ANDREAS KNAPP: Es ist ein Wechselbad der Gefühle – auch ich empfinde das. Als ich am Freitag angekommen bin, hatte ich das Gefühl, dass die Nachricht über die Aufhebung der Sanktionen durch die USA eine hoffnungsgebende Nachricht war – so haben das zumindest meine lokalen Caritas-Kolleginnen und -Kollegen mitbekommen. Manchmal heben auch ganz banale Dinge die Stimmung, wie am Freitag, als zum ersten Mal seit dem Beben wieder die Sonne gescheint hat und es etwas wärmer war.

Meine Kollegen erzählen mir auch, dass sich die Menschen nun vom ersten Schock etwas erholt und ihr Alltagsleben wieder ein wenig geordnet haben. Bei den Helferinnen und Helfern hat sich die Stimmung auch verbessert, als eine große Abordnung aus Damaskus zur Unterstützung eingetroffen ist und auch, weil am Tag davor ein Team von der Caritas Libanon eingetroffen ist. In den zerstörten Gebieten und den überfüllten Notlagen habe ich schon eine Stimmung der Verzweiflung wahrgenommen.

Andreas Knapp (ganz rechts) ist für die Caritas vor Ort
Andreas Knapp (ganz rechts) ist für die Caritas vor Ort © Caritas

Ist die Versorgung mit Hilfsgütern schon gut angelaufen und was wird am dringendsten benötigt?

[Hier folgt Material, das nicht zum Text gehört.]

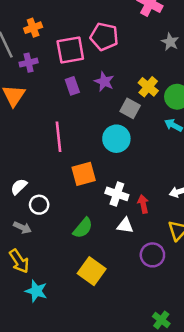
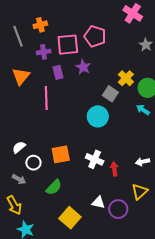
purple cross: (29, 63) -> (44, 52), moved
purple star: (104, 82) -> (83, 67), moved
purple rectangle: (72, 86) -> (58, 72), moved
pink line: (58, 137) -> (46, 98), moved
orange square: (84, 174) -> (61, 154), moved
white triangle: (125, 226) -> (98, 202), moved
green semicircle: (83, 228) -> (54, 187), moved

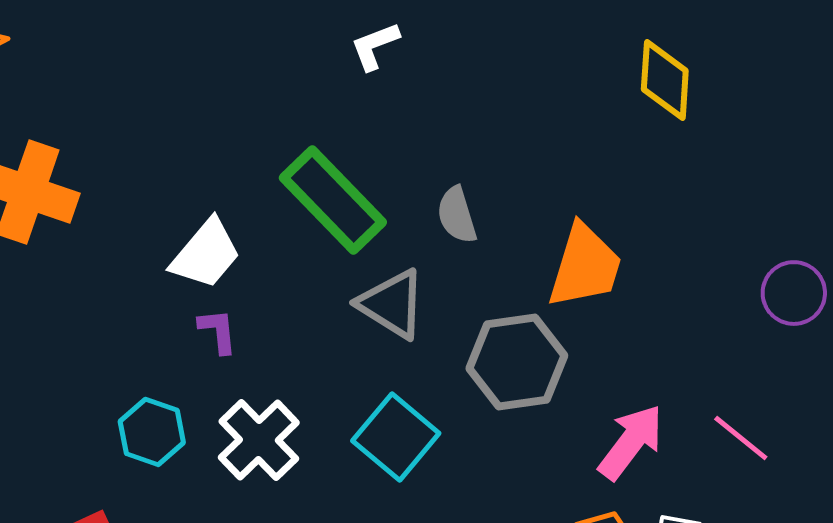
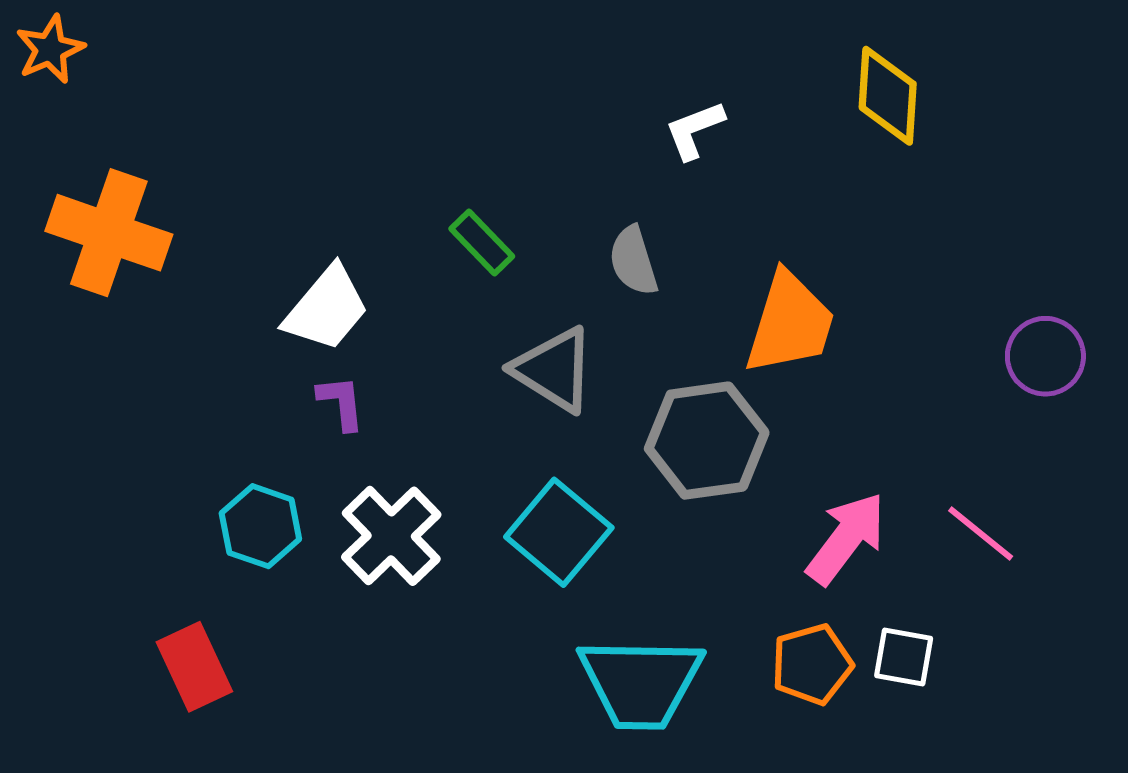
white L-shape: (375, 46) -> (694, 130), moved
green rectangle: (333, 200) -> (482, 242), size x0.5

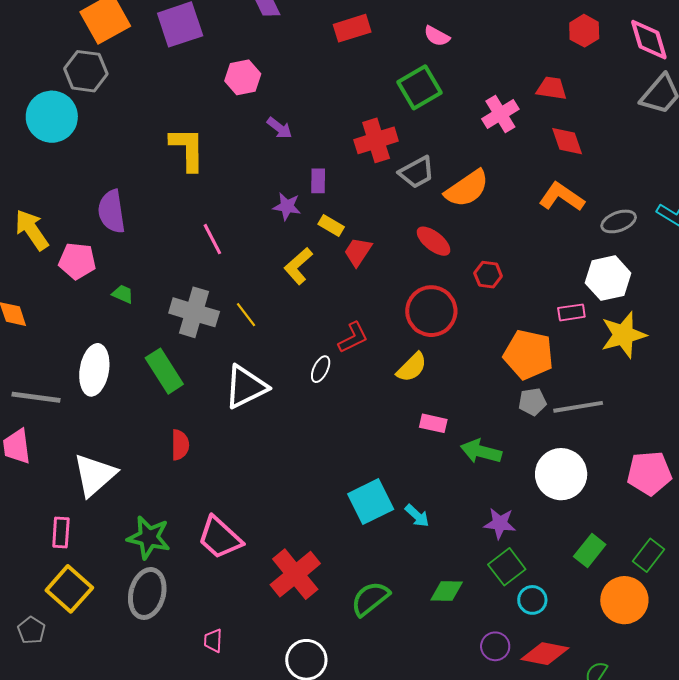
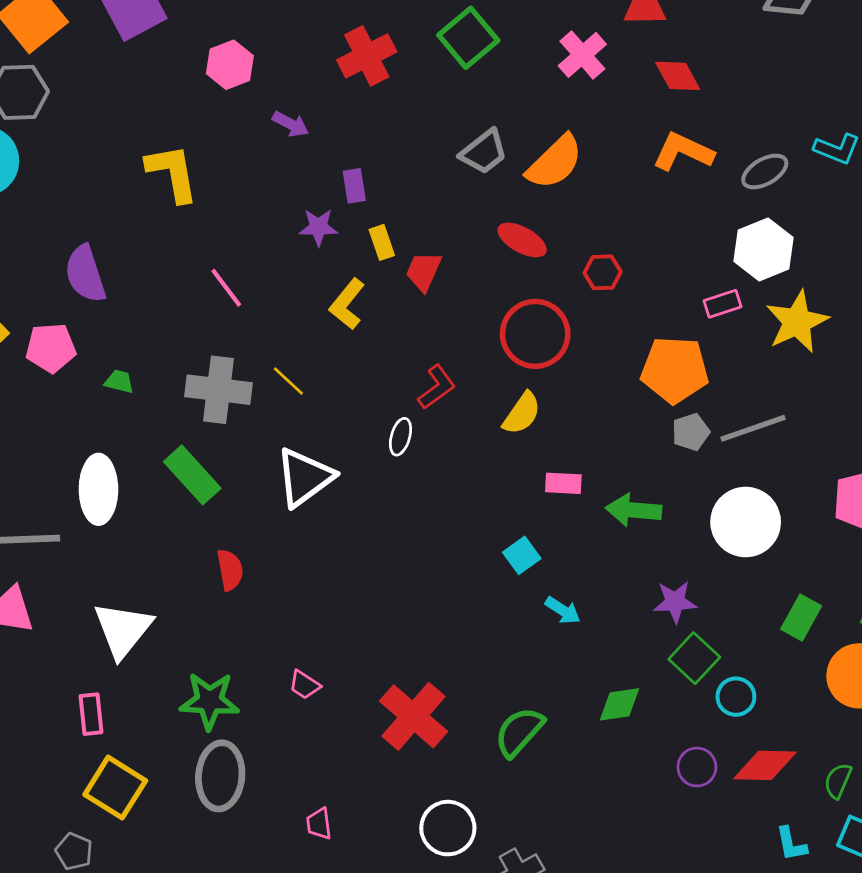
red cross: (376, 140) -> (367, 56), moved
yellow rectangle: (331, 225) -> (382, 242), turned 50
cyan square: (371, 502) -> (522, 555), moved, size x0.6
pink trapezoid: (220, 538) -> (304, 685), size x0.5

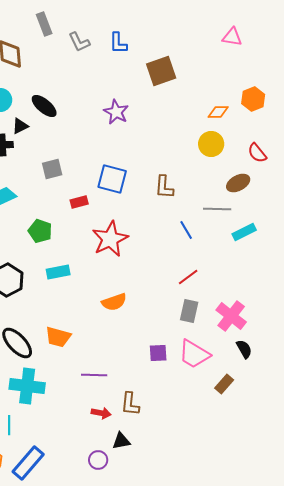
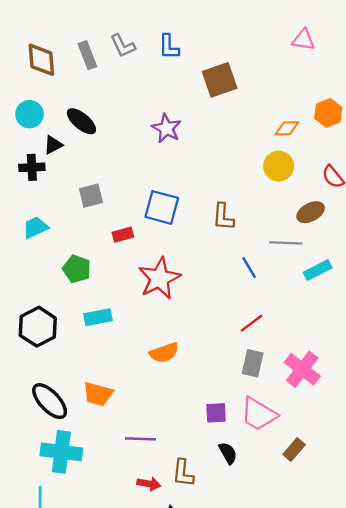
gray rectangle: (44, 24) -> (87, 55), moved
black semicircle: (244, 349) -> (228, 453), moved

ANDREAS KNAPP: Am wichtigsten ist jetzt Wasser, Nahrung, Matratzen und Decken für die Notunterkünfte. Das hat anzulaufen begonnen, das habe ich selbst beobachtet. In der Erwartungshaltung der Betroffenen ist das aber wahrscheinlich immer noch zu wenig. Da muss noch mehr kommen. Die gute Nachricht ist, dass das Notwendigste immer noch in Syrien erhältlich ist, die Märkte geben das noch her. Die Hilfe wird über bereits bestehende Koordinationsstrukturen organisiert – das funktioniert nach meiner Einschätzung und auch laut unseren Partnern recht gut. Was man nicht vergessen darf, ist, dass die Helfenden meist selbst betroffen sind. Die wohnen in Aleppo und die hat das Erdbeben auch aus der Bahn geworfen. Da braucht es auch ein paar Tage, bis das anläuft.  

Eine Herausforderung wird es, nach den Notunterkünften halbwegs sichere richtige Unterbringungen zu finden. Deswegen wurden bereits pensionierte Ingenieure gebeten, sich zu melden, um bei der Einschätzung der Sicherheit von Gebäuden zu helfen.

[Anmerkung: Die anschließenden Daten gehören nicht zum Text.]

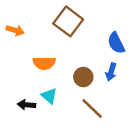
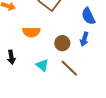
cyan triangle: (49, 96) -> (42, 65), moved
black arrow: (27, 105) -> (11, 57), moved, turned -104

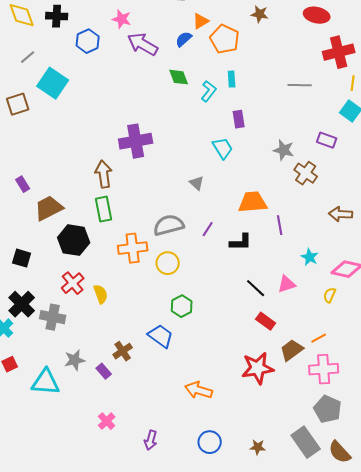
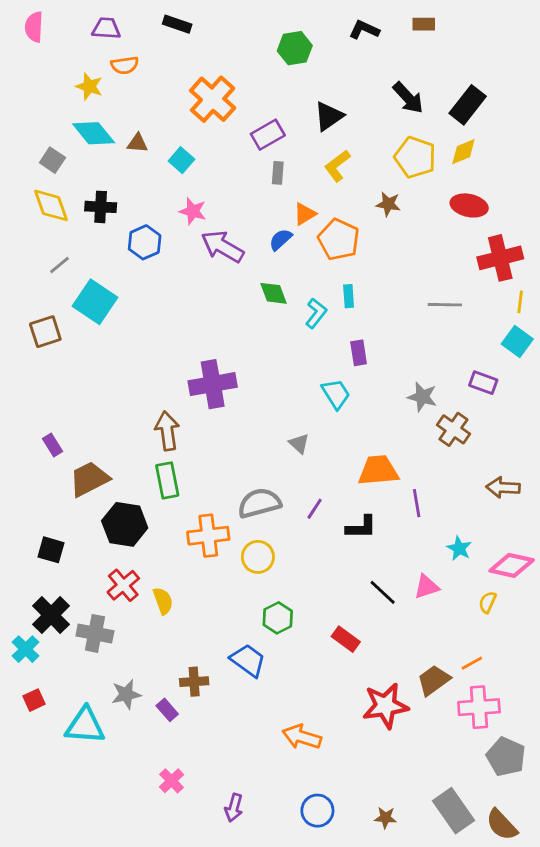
red rectangle: (266, 321) -> (346, 639), moved
brown cross: (123, 351) -> (194, 682), turned 30
gray pentagon: (328, 409) -> (506, 757), moved

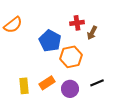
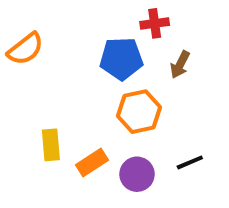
red cross: (77, 23) -> (155, 23), moved
blue pentagon: (50, 41) -> (121, 59), moved, turned -30
yellow rectangle: (24, 86) -> (51, 145), moved

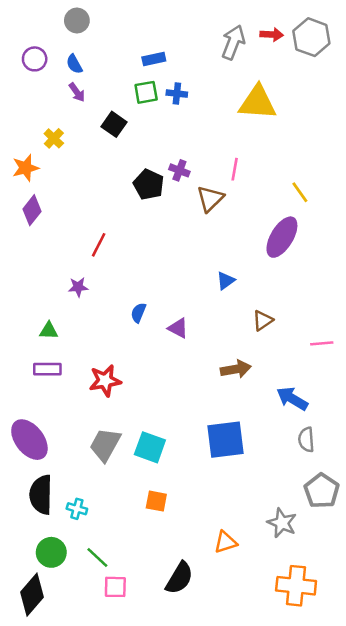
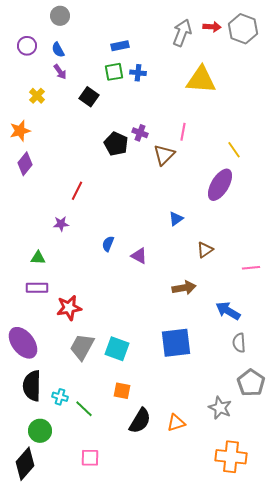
yellow cross: (54, 138) -> (37, 96), moved
red star: (105, 381) -> (69, 308), moved
green line: (97, 557) -> (84, 409), moved
black semicircle: (179, 578) -> (140, 421), moved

In der Türkei stürzten viele illegal mit falscher Bauweise errichtete Gebäude ein. War das hier auch ein Problem?  

ANDREAS KNAPP: Es gab bestimmt auch hier solche Fälle. Was ich gehört habe, ist, dass bauliche Veränderungen aufgrund des Bürgerkrieges problematisch waren. Da wurden etwa Stockwerke vergrößert oder von Geschäftsleuten in den lokalen Veränderungen vorgenommen, die die Statik beeinflussen. Aber von systematischen Problemen ist mir nichts zu Ohren gekommen.  

Die Solidarität mit den Erdbebenopfern scheint in Österreich groß. Teilen Sie diesen Befund und unternimmt die Regierung genug, um zu helfen?

ANDREAS KNAPP: Ich teile diesen Befund absolut. Das ist für mich auch ein Zeichen des Erfolgs der Kampagne Nachbar in Not, bei der viele Hilfsorganisationen und der ORF dahinter sind und noch wichtiger: die große Anzahl der privaten Spenderinnen und Spender. Die Aktion wurde am Mittwoch gestartet und ist gut angelaufen. Was die Regierung betrifft, habe ich den Eindruck, dass hier schnell Hilfe organisiert wurde, sowohl Geld aus dem Katastrophenfonds als auch Hilfsmannschaften. Aber ich glaube, es braucht auch von öffentlicher Seite noch mehr. Uns als Caritas-Verantwortlicher ist mir bewusst, dass die Hilfe einen langen Atem brauchen wird. Gerade in diesen Gebieten, die mehrfach von Krisen betroffen sind, stehen die Leute vor dem Nichts und haben ihre ökonomische Existenz verloren. Hier braucht es Programme, die ihnen wieder eine gewisse Perspektive geben.